Source information:
---------------

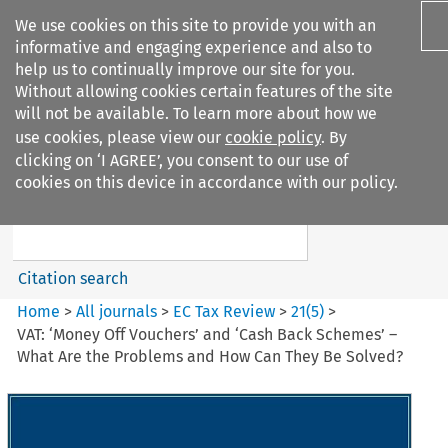
We use cookies on this site to provide you with an
informative and engaging experience and also to
help us to continually improve our site for you.
Without allowing cookies certain features of the site
will not be available. To learn more about how we
use cookies, please view our
cookie policy
. By
Search filters
clicking on ‘I AGREE’, you consent to our use of
Search content but
cookies on this device in accordance with our policy.
EC Tax Review
Citation search
Home
>
All journals
>
EC Tax Review
>
21
(
5
)
>
VAT: ‘Money Off Vouchers’ and ‘Cash Back Schemes’ –
What Are the Problems and How Can They Be Solved?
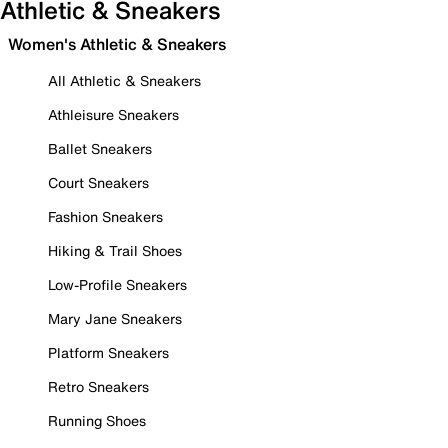
Athletic & Sneakers
Women's Athletic & Sneakers
All Athletic & Sneakers
Athleisure Sneakers
Ballet Sneakers
Court Sneakers
Fashion Sneakers
Hiking & Trail Shoes
Low-Profile Sneakers
Mary Jane Sneakers
Platform Sneakers
Retro Sneakers
Running Shoes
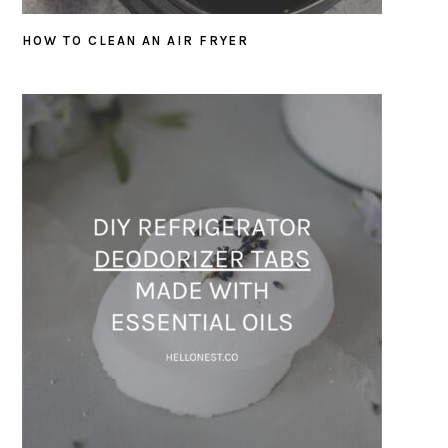
HOW TO CLEAN AN AIR FRYER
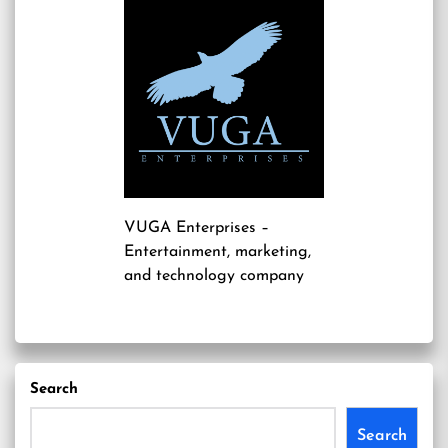
VUGA Enterprises
–
Entertainment, marketing,
and technology company
Search
Search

---------------

Directions for this task: If a line holds a picture, skip the picture and transcribe the rest of the material exactly.

Answer to the exercise:
We use cookies on this site to provide you with an
informative and engaging experience and also to
help us to continually improve our site for you.
Without allowing cookies certain features of the site
will not be available. To learn more about how we
use cookies, please view our
cookie policy
. By
Search filters
clicking on ‘I AGREE’, you consent to our use of
Search content but
cookies on this device in accordance with our policy.
EC Tax Review
Citation search
Home
>
All journals
>
EC Tax Review
>
21
(
5
)
>
VAT: ‘Money Off Vouchers’ and ‘Cash Back Schemes’ –
What Are the Problems and How Can They Be Solved?
Athletic & Sneakers
Women's Athletic & Sneakers
All Athletic & Sneakers
Athleisure Sneakers
Ballet Sneakers
Court Sneakers
Fashion Sneakers
Hiking & Trail Shoes
Low-Profile Sneakers
Mary Jane Sneakers
Platform Sneakers
Retro Sneakers
Running Shoes
HOW TO CLEAN AN AIR FRYER
VUGA Enterprises
–
Entertainment, marketing,
and technology company
Search
Search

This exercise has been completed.